Task Force for Automatic Gameplay Evaluation

Our mission

Most games are consciously designed with a specific experience or vision in mind. This vision can differ significantly between games and genres. Games are commonly designed for entertainment and competition purposes, but self-expression, social critique and knowledge discovery are also valid design objectives. Determining whether an objective is fulfilled is often quite difficult due to the complexity of modern games and the variability of human responses. For this reason, games are commonly play-tested before being published. They are not, however, playtested well or effectively in many cases.

Play-tests are expensive and time-consuming and not every aspect of the game can be evaluated before being published. This is particularly true for games that are meant to be played for long periods of time, with large groups of people. In addition, playtests need to be designed carefully with the intended game experience in mind. However, much of the design and fine-tuning processes of a game rely on intuitive judgement and the experience of the designer. Of course, with exhaustive testing being impossible, adjustments to the game are in some cases scheduled semi-regularly (as patches) depending on observations of how the game is received. If a game does not work at all as intended (i.e. it is considered broken), sometimes patches may be in order to resolve the discovered problems.

These problems speak to the need for the game evaluation task force. Researchers have proposed methods intended to assist game designers using methods from the field of artificial and computational intelligence (AI and CI, respectively). Many of the publications in the area of AI-assisted game design includes an automatic evaluation of a game or specific game content. The information obtained about the game and its content are usually provided to a designer in order to support their design and decision-making process. Additionally, methods in the field of Artificial and Computational Intelligence in Games that involve the automatic generation of content, narrative, or rules for games rely on some form of machinable evaluation of their output. We will further also be drawing on expertise from the field of sensemaking and data visualisation in order to ensure the interpretability of the evaluation approaches.

Clearly there is demonstrable prevalence and necessity of evaluation methods for games. Still, to our knowledge, there is a surprising lack of generality and verification regarding these methods, even in scientific publications on game design. The employed evaluation methods are typically specific to one game. Too often, the methods neither include research on player modelling nor are validated experimentally. This is understandably the case in publications where the evaluation is not the focus of the work, as evaluation methods can usually be exchanged for another. However, we argue that employing arbitrary evaluation methods in research publications can be misleading in terms of the analysis and evaluation of the actual added value and potential applications of e.g. a content generation algorithm. On top of that, employing artificial evaluation methods can seem detached from the expectations of designers and developers in the game industry.

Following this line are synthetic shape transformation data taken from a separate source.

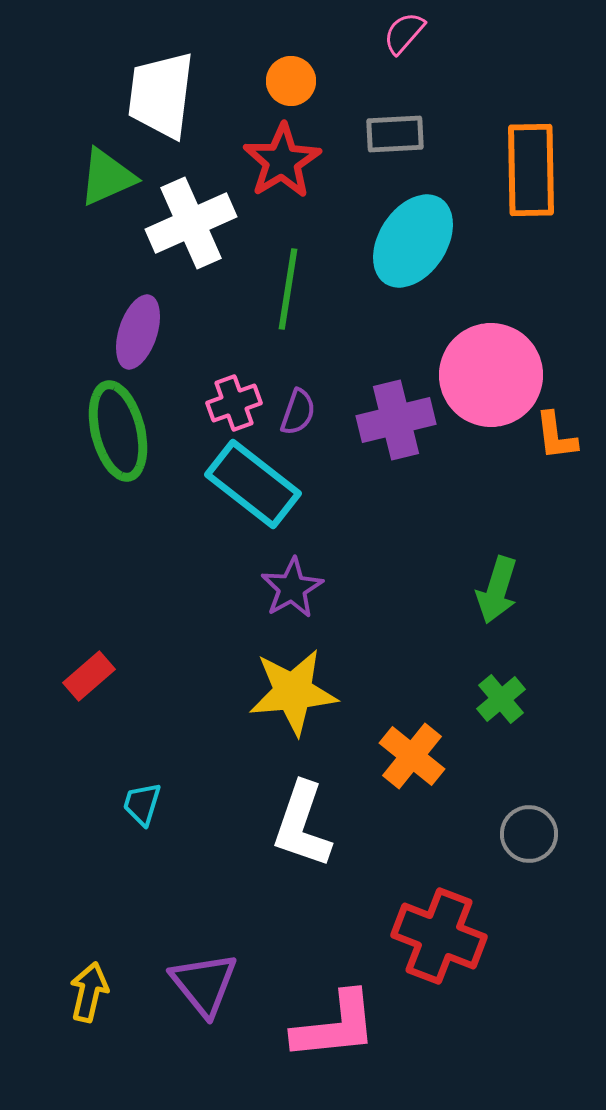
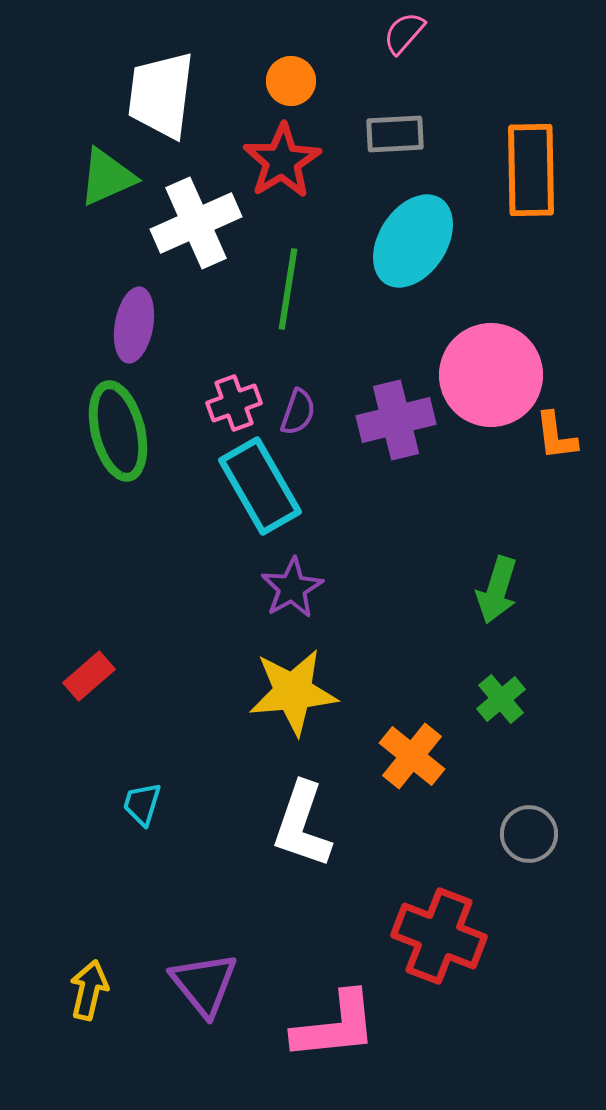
white cross: moved 5 px right
purple ellipse: moved 4 px left, 7 px up; rotated 8 degrees counterclockwise
cyan rectangle: moved 7 px right, 2 px down; rotated 22 degrees clockwise
yellow arrow: moved 2 px up
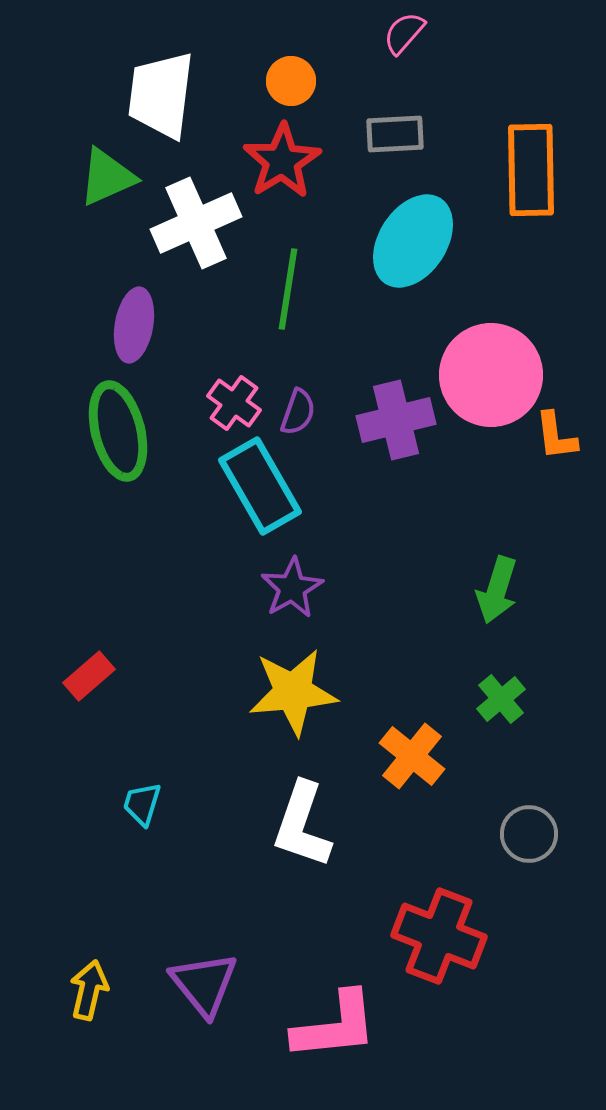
pink cross: rotated 34 degrees counterclockwise
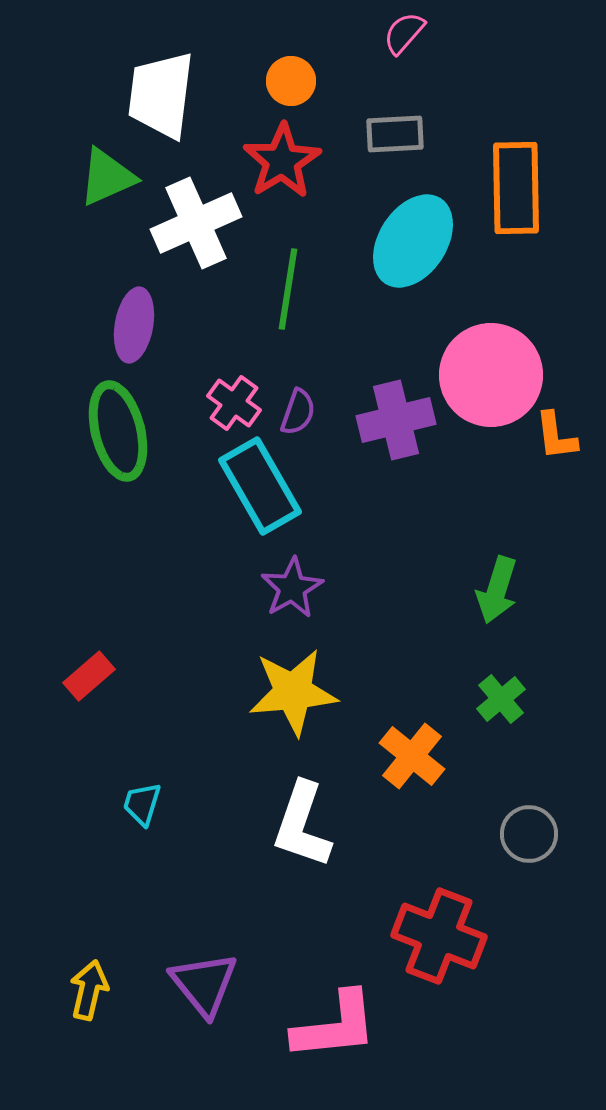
orange rectangle: moved 15 px left, 18 px down
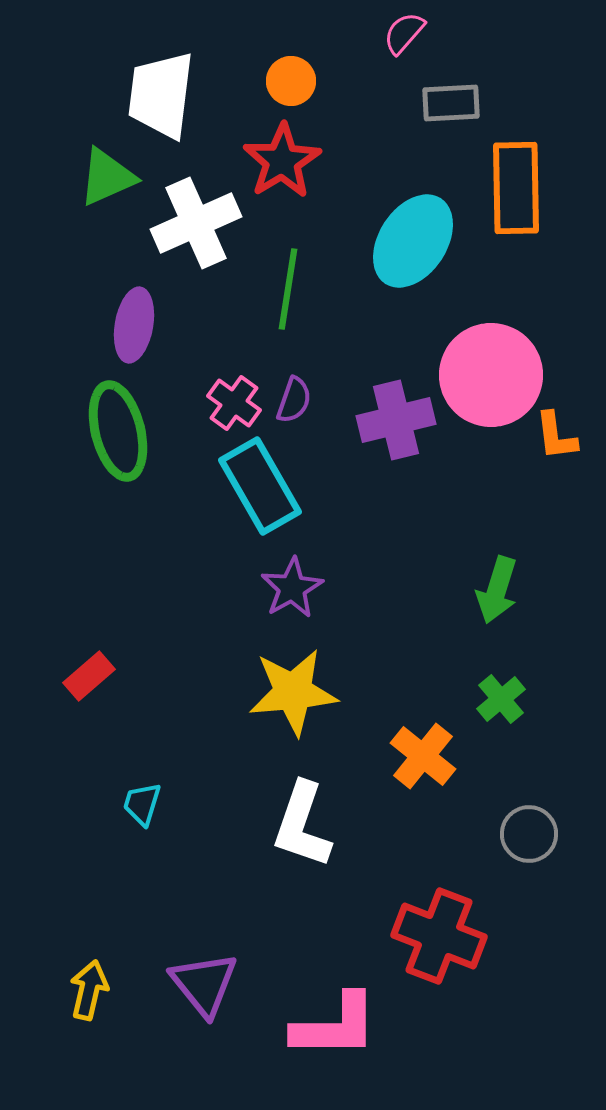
gray rectangle: moved 56 px right, 31 px up
purple semicircle: moved 4 px left, 12 px up
orange cross: moved 11 px right
pink L-shape: rotated 6 degrees clockwise
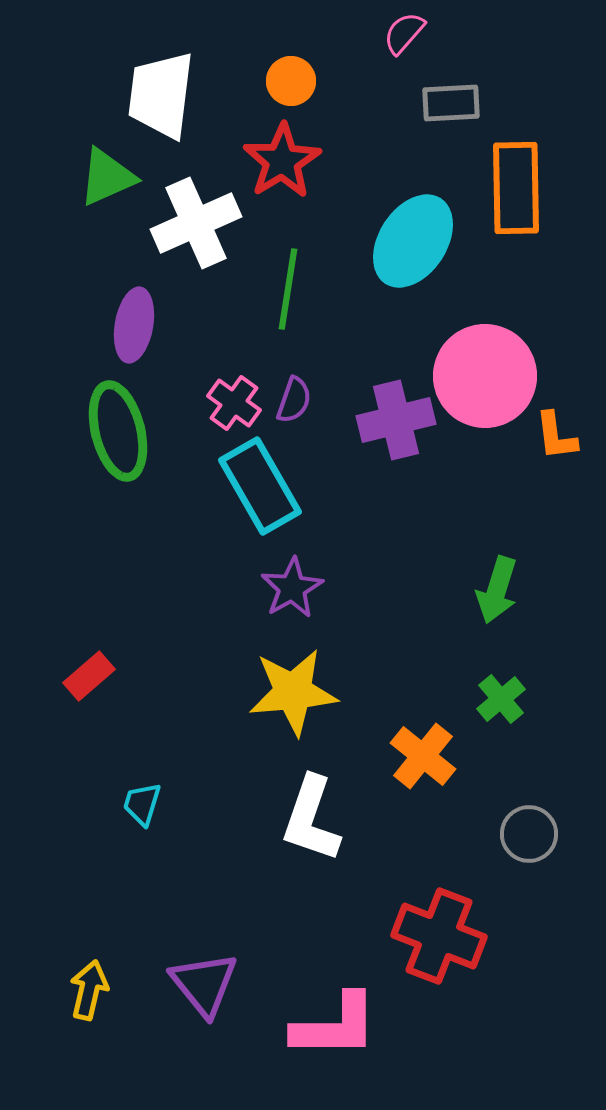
pink circle: moved 6 px left, 1 px down
white L-shape: moved 9 px right, 6 px up
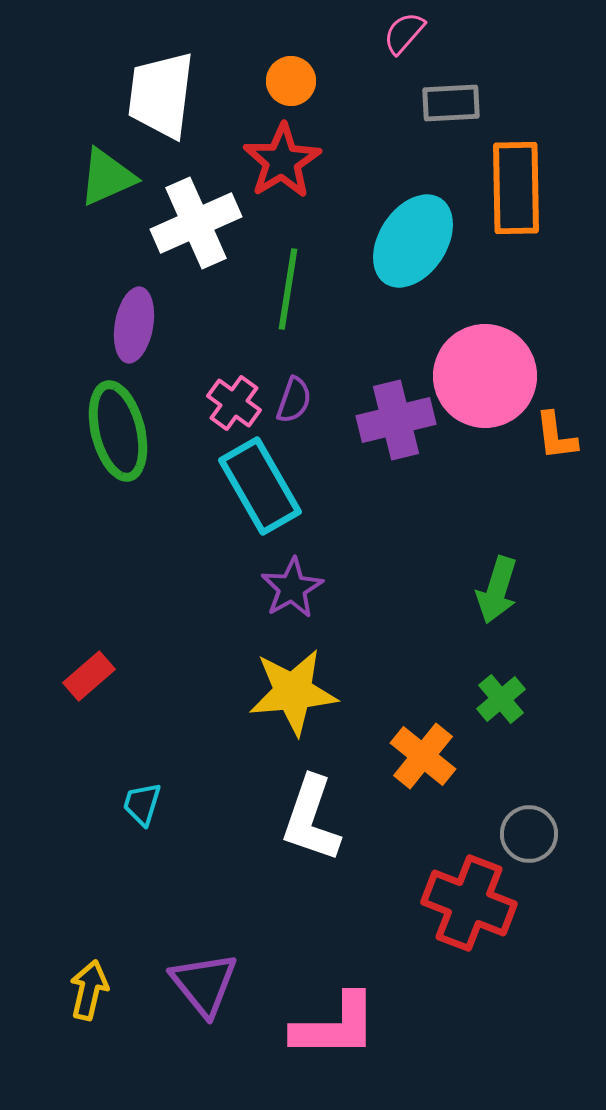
red cross: moved 30 px right, 33 px up
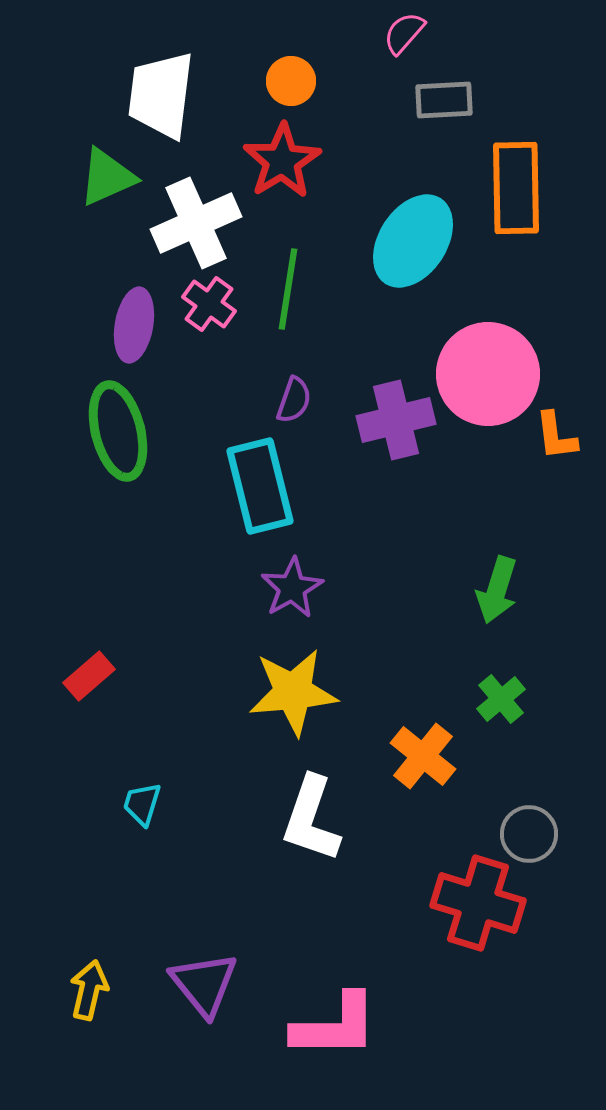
gray rectangle: moved 7 px left, 3 px up
pink circle: moved 3 px right, 2 px up
pink cross: moved 25 px left, 99 px up
cyan rectangle: rotated 16 degrees clockwise
red cross: moved 9 px right; rotated 4 degrees counterclockwise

We thus propose to organise efforts towards the development, analysis, and dissemination of gameplay evaluation methods through a task force. These methods are regularly employed, but not efficiently compared and published. No central repository for methods currently exists. In the following, we outline how the new task force will accomplish this in the future..

Evaluation Error Sources

State-of-the-art game (content) evaluation methods are often based on various assumptions that can be the source of an error in the evaluation.

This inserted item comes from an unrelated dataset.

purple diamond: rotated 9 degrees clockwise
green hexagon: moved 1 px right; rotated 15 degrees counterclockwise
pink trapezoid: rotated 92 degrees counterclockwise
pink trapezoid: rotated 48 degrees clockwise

AI playtesting: Many approaches rely on playtraces or results generated by player AIs. However, AIs can usually not reproduce human behaviour, thus introducing an error.
Measures on playthroughs: Several approaches define measures on playtraces, such as distance to the optimal path for difficulty or the win rate. However, it is unclear whether these measures translate into something a human player would perceive while playing, independent of whether the data was collected from human playthroughs.
Additional data (bots): Some methods include more information in addition to the playtrace, such as critique via utility functions or computation cost. These methods do have potential but the resulting data requires verification.
Additional data (humans): Similarly, there are other approaches that add physiological data (e.g. brain activity) relying on methods from affective computing. These are among the most promising but unfortunately rely on the assumption that human reaction can be interpreted correctly. Additionally, employing them can be costly.
Aggregation and Coverage: Usually, values obtained from aggregation methods are simply aggregated over a set of playthroughs. However, this approach might ignore potential gamebreaking outliers. Additionally, it is rarely guaranteed that all possible types of playthroughs are covered as it would be in automatic testing.

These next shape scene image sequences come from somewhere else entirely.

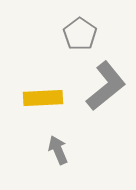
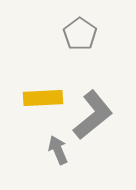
gray L-shape: moved 13 px left, 29 px down
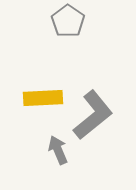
gray pentagon: moved 12 px left, 13 px up
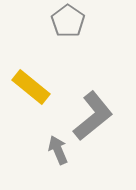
yellow rectangle: moved 12 px left, 11 px up; rotated 42 degrees clockwise
gray L-shape: moved 1 px down
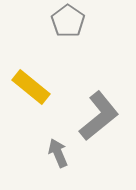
gray L-shape: moved 6 px right
gray arrow: moved 3 px down
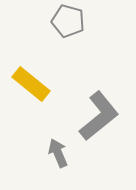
gray pentagon: rotated 20 degrees counterclockwise
yellow rectangle: moved 3 px up
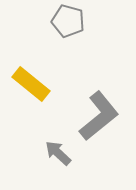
gray arrow: rotated 24 degrees counterclockwise
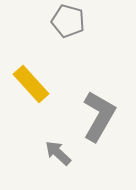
yellow rectangle: rotated 9 degrees clockwise
gray L-shape: rotated 21 degrees counterclockwise
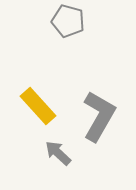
yellow rectangle: moved 7 px right, 22 px down
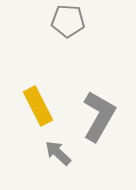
gray pentagon: rotated 12 degrees counterclockwise
yellow rectangle: rotated 15 degrees clockwise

The new task force seeks to improve the state-of-the-art in game evaluation as much as possible with the eventual goal of reliable automatic evaluation of a game.

Goals

In the short-term, the task force will create awareness of the existing lack of scrutiny regarding game evaluation methods, as well as encourage more researchers in academia and industry to participate in this discussion. This will be done via special sessions at conferences, special issues of appropriate journals like the IEEE Transactions on Games, and by organizing workshops. In the long term, the task force will:

create an archive of published game (content) evaluation methods, along with data regarding their reliability, strengths and weaknesses. Creating a taxonomy and survey of these methods is a first step in this direction;
identify approaches for game (content) evaluation that have not yet been fully explored and encourage research in this direction;
develop game (content) evaluation methods that can realistically be used in AI-assisted game design;
develop a network across different research communities that use and are otherwise interested in game evaluation, as well as introduce connections with the games industry.